Ahead of the Labor Department's latest CPI reading, Treasury Secretary Janet Yellen told Congress on Tuesday that "inflation has been very high, but many analysts think that it's recently peaked and, at least on a year-over-year basis, is likely to come down."
One of them is Yung-Yu Ma, chief investment strategist at BMO Wealth Management, who told Reuters, "Under the hood, there continue to be signs that inflation, labor market tightness, and supply chain woes may have all peaked."
The next day, the CPI report indicated inflation had cooled to 8.3% year over year in April, down from 8.5% in March. But even if the annual inflation rate continues to decline, consumers may not feel relief in their wallets any time soon.
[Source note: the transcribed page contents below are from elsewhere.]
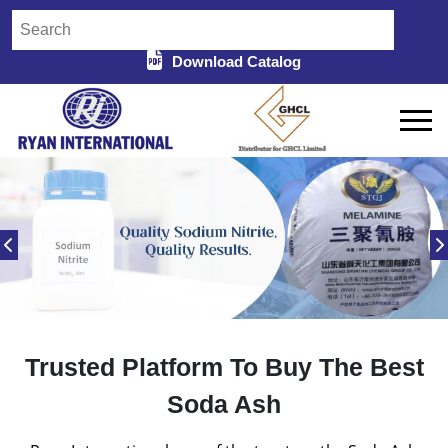
Download Catalog
Trusted Platform To Buy The Best
Soda Ash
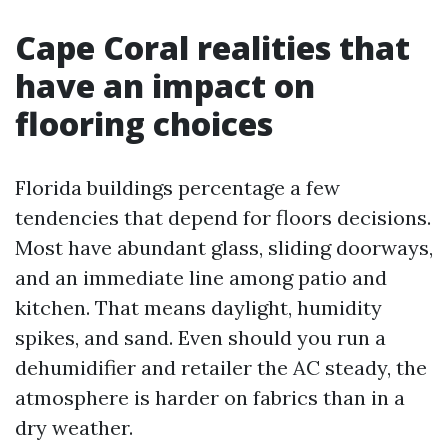
Cape Coral realities that
have an impact on
flooring choices
Florida buildings percentage a few
tendencies that depend for floors decisions.
Most have abundant glass, sliding doorways,
and an immediate line among patio and
kitchen. That means daylight, humidity
spikes, and sand. Even should you run a
dehumidifier and retailer the AC steady, the
atmosphere is harder on fabrics than in a
dry weather.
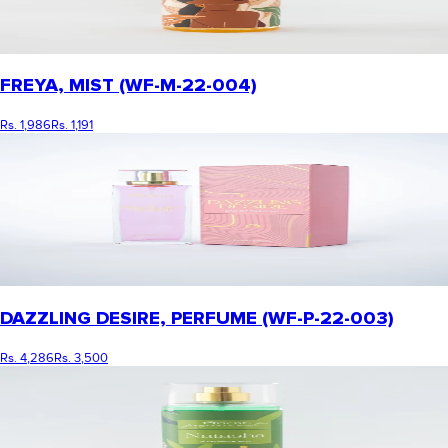
FREYA, MIST (WF-M-22-004)
Rs. 1,986
Rs. 1,191
DAZZLING DESIRE, PERFUME (WF-P-22-003)
Rs. 4,286
Rs. 3,500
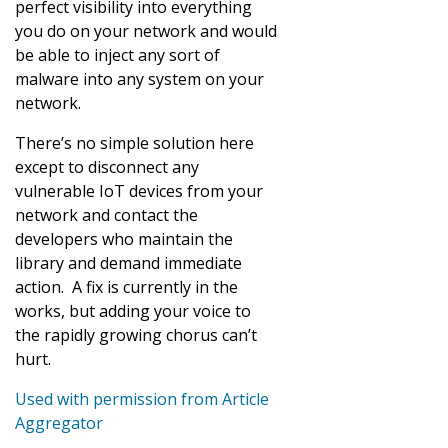
perfect visibility into everything
you do on your network and would
be able to inject any sort of
malware into any system on your
network.
There’s no simple solution here
except to disconnect any
vulnerable IoT devices from your
network and contact the
developers who maintain the
library and demand immediate
action. A fix is currently in the
works, but adding your voice to
the rapidly growing chorus can’t
hurt.
Used with permission from Article
Aggregator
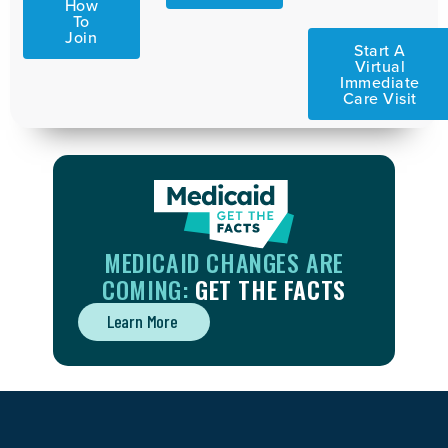
How
To
Join
Start A
Virtual
Immediate
Care Visit
MEDICAID CHANGES ARE
COMING:
GET THE FACTS
Learn More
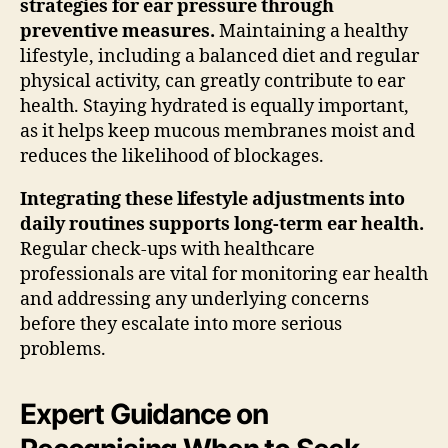
strategies for ear pressure through
preventive measures.
Maintaining a healthy
lifestyle, including a balanced diet and regular
physical activity, can greatly contribute to ear
health. Staying hydrated is equally important,
as it helps keep mucous membranes moist and
reduces the likelihood of blockages.
Integrating these lifestyle adjustments into
daily routines supports long-term ear health.
Regular check-ups with healthcare
professionals are vital for monitoring ear health
and addressing any underlying concerns
before they escalate into more serious
problems.
Expert Guidance on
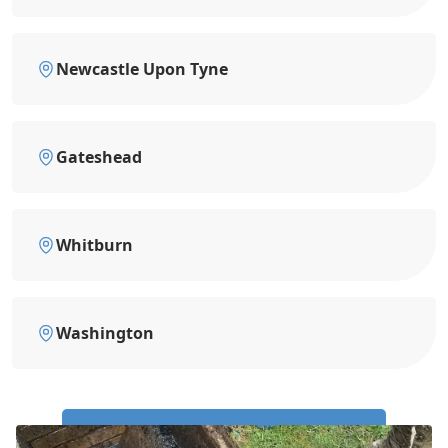
Newcastle Upon Tyne
Gateshead
Whitburn
Washington
Call Us Now: 0191 743 4475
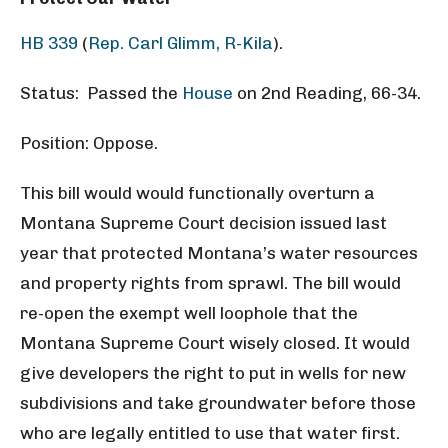
HB 339
(
Rep. Carl Glimm, R-Kila
).
Status: Passed the
House
on 2nd Reading, 66-34.
Position: Oppose.
This bill would would functionally overturn a
Montana Supreme Court decision issued last
year that protected Montana’s water resources
and property rights from sprawl. The bill would
re-open the exempt well loophole that the
Montana Supreme Court wisely closed. It would
give developers the right to put in wells for new
subdivisions and take groundwater before those
who are legally entitled to use that water first.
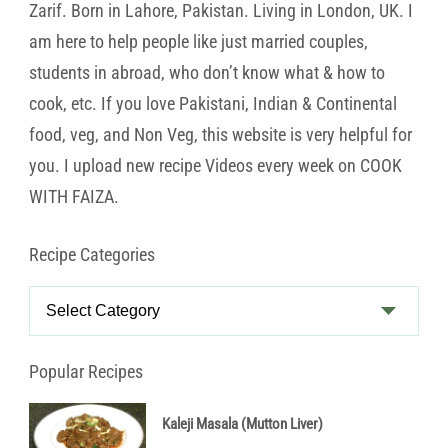
Zarif. Born in Lahore, Pakistan. Living in London, UK. I
am here to help people like just married couples,
students in abroad, who don’t know what & how to
cook, etc. If you love Pakistani, Indian & Continental
food, veg, and Non Veg, this website is very helpful for
you. I upload new recipe Videos every week on COOK
WITH FAIZA.
Recipe Categories
Recipe
Categories
Popular Recipes
Kaleji Masala (Mutton Liver)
ING's chief international economist, James Knightley, wrote this week that he believes "March 2022 will have marked the peak for annual inflation," but predicted that the descent back to the Federal Reserve's target rate of 2% will be "long" and "slow."
Mark Thornton, a senior fellow and chair in Austrian economics at the Mises Institute, agrees, and adds that the descent could be painful.
"I would be surprised if CPI inflation quickly returned to 2% or even close to it," Thornton told FOX Business. "While the CPI index is a naturally smooth data series and change from month to month is not, reversing the trend will require reversing the economy by tanking stocks, handicapping businesses, and choking off jobs."
He said the Fed "has to do this to stop the price inflation that their own monetary inflation is causing."